I guess it depends on the couple. Some folks go on to have a better 2nd marriage, others don't. All depends on the relationship and the folks involved.

I am still young (30) and hopefully have a lot of life left in me and recently divorced but I am really not sure it is something I would do again. Sure, it'd be nice to have a LTR again but I'm not sure marriage is the 'be all/end all' I once thought it was. It does not hold the same significance it did for me in the past. If that makes sense.


----------



## COGypsy (Aug 12, 2010)

Jellybeans said:


> ^ Smart man.
> 
> I guess it depends on the couple. Some folks go on to have a better 2nd marriage, others don't. All depends on the relationship and the folks involved.
> 
> I am still young (30) and hopefully have a lot of life left in me and recently divorced but I am really not sure it is something I would do again. Sure, it'd be nice to have a LTR again but I'm not sure marriage is the 'be all/end all' I once thought it was. It does not hold the same significance it did for me in the past. If that makes sense.

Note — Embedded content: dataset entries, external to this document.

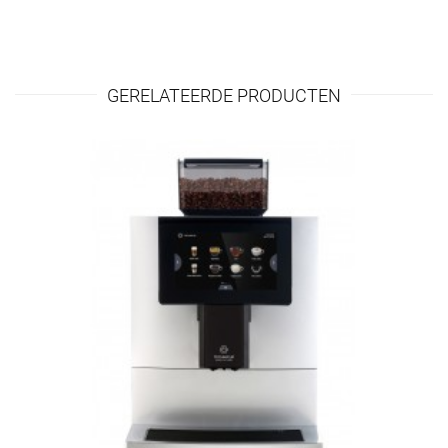
GERELATEERDE PRODUCTEN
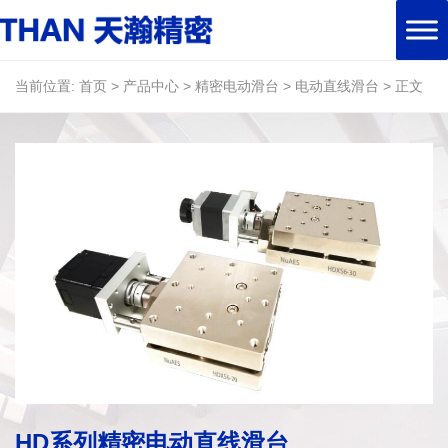
当前位置:
首页
>
产品中心
>
精密电动滑台
>
电动直线滑台
>
正文
HD系列精密电动直线滑台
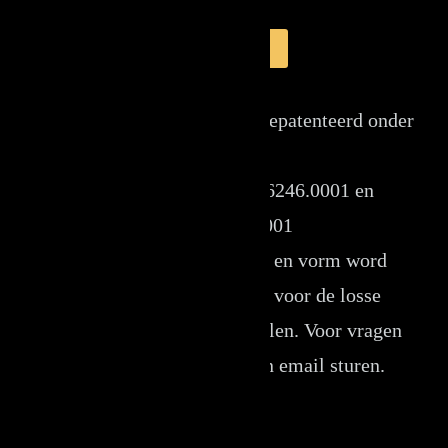
Lees verder
De modellen zijn Europees gepatenteerd onder
EUIPO
met de nummers 004746246.0001 en
006730263-0001
Tegen namaak van model en vorm word
opgetreden. Dit geld ook voor de losse
onderdelen van deze modellen. Voor vragen
over het patent kunt u een email sturen.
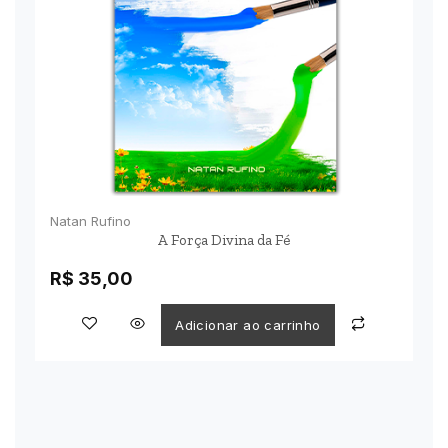
Natan Rufino
A Força Divina da Fé
R$
35,00
Adicionar ao carrinho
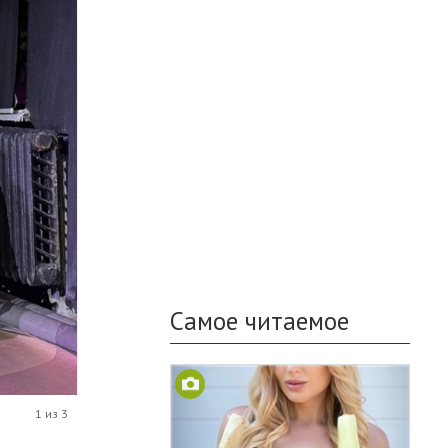
Самое читаемое
1 из 3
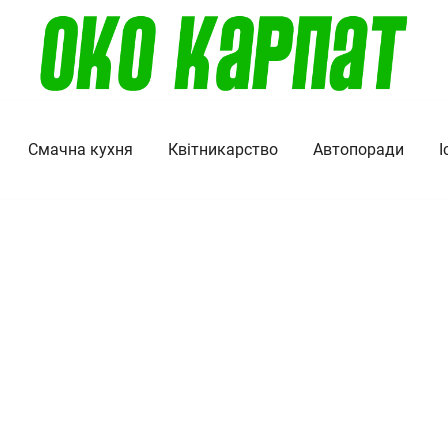
Око Карпат
Смачна кухня
Квітникарство
Автопоради
І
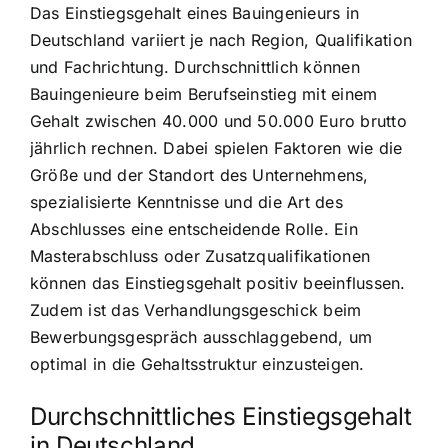
Das Einstiegsgehalt eines Bauingenieurs in
Deutschland variiert je nach Region, Qualifikation
und Fachrichtung. Durchschnittlich können
Bauingenieure beim Berufseinstieg mit einem
Gehalt zwischen 40.000 und 50.000 Euro brutto
jährlich rechnen. Dabei spielen Faktoren wie die
Größe und der Standort des Unternehmens,
spezialisierte Kenntnisse und die Art des
Abschlusses eine entscheidende Rolle. Ein
Masterabschluss oder Zusatzqualifikationen
können das Einstiegsgehalt positiv beeinflussen.
Zudem ist das Verhandlungsgeschick beim
Bewerbungsgespräch ausschlaggebend, um
optimal in die Gehaltsstruktur einzusteigen.
Durchschnittliches Einstiegsgehalt
in Deutschland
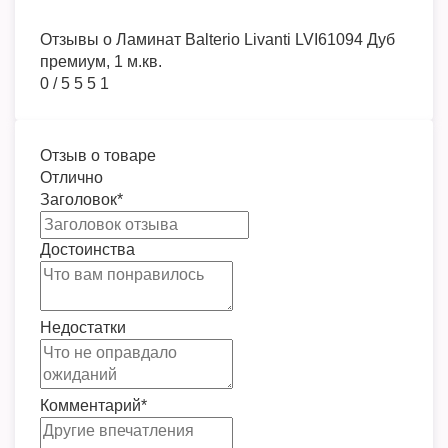
Отзывы о
Ламинат Balterio Livanti LVI61094 Дуб
премиум, 1 м.кв.
0
/
5
5
5
1
Отзыв о товаре
Отлично
Заголовок
*
Достоинства
Недостатки
Комментарий
*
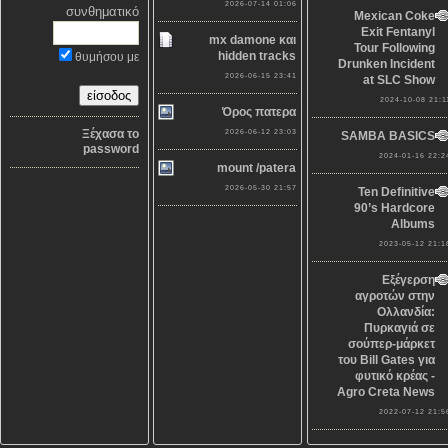
2026-07-14 01:06
συνθηματικό
Mexican Coke
Exit Fentanyl
mx damone και
Tour Following
hidden tracks
θυμήσου με
Drunken Incident
2026-06-15 23:41
at SLC Show
2024-10-08 21:1
Όρος πατερα
Ξέχασα το
2026-06-12 23:03
SAMBA BASICS
password
2024-01-16 22:2
mount /patera
2026-05-30 21:57
Ten Definitive
90’s Hardcore
Albums
2023-05-12 21:1
Εξέγερση
αγροτών στην
Ολλανδία:
Πυρκαγιά σε
σούπερ-μάρκετ
του Bill Gates για
φυτικό κρέας -
Agro Creta News
2022-07-12 21:5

I think that totally makes sense, especially for women. I'm not sure about men. But it's always seemed to me that there are a couple of points in our lives where marriage is "expected" or that it's assumed to be the next thing on the List of Life. You know...High School, College, Wedding, Start Career, Knock-Out-Some-Kids-And-A-Minivan, Back to Career.... Marriage as an achievement gets built up sometimes more than marriage as consummation of the relationship. I think that sometimes leads to a lot of the "starter marriages" you see now. But that's just one of the theories that rattles around in my head sometimes 

As far as the success rate for second marriages, I think you can find any story or statistic you look for. Here's a perfect example: my mother is on her second marriage, she and my stepdad have been together for 18 or 19 years now, married for about 12 of those. My stepfather is on his 6th marriage to his 5th wife (he married my stepbrothers' mother twice--clearly not a great success rate for a second marriage there!). You can argue any side you want for the success of second (+) marriages looking at the two of them....


----------



## Jellybeans (Mar 8, 2011)

COGypsy said:


> I think that totally makes sense, especially for women. I'm not sure about men. But it's always seemed to me that there are a couple of points in our lives where marriage is "expected" or that it's assumed to be the next thing on the List of Life. You know...High School, College, Wedding, Start Career, Knock-Out-Some-Kids-And-A-Minivan, Back to Career.... Marriage as an achievement gets built up sometimes more than marriage as consummation of the relationship. I think that sometimes leads to a lot of the "starter marriages" you see now.


I agree with what you are saying here. A lot of folks think of it as the Next Thing To Do. 

And I wonder if this one past was my own personal "starter marriage." Hehehe. :rofl:


----------



## LovesHerMan (Jul 28, 2011)

South:

Ignore the statistics about 2nd marriages. Blended families are difficult because step-children often try to sabotage a new marriage due to their fear of an interloper with their parent. But do be careful of your heart, and make sure that you are completely healed from your first marriage before you jump into a second one. If you are too needy, you will miss vital clues that the new person is wrong for you. 

I took the lessons that I learned from my first marriage about meeting each other's needs, thinking "we" not "me", overlooking personal flaws, and recognizing that sex is the glue that holds a marriage together.

We have now been married for 34 wonderful years, and I am so glad that I was willing to open my heart again! Give yourself time to heal, and then find someone else that you can share your life with. She is out there, and you will find the joy that you thought was lost forever.


----------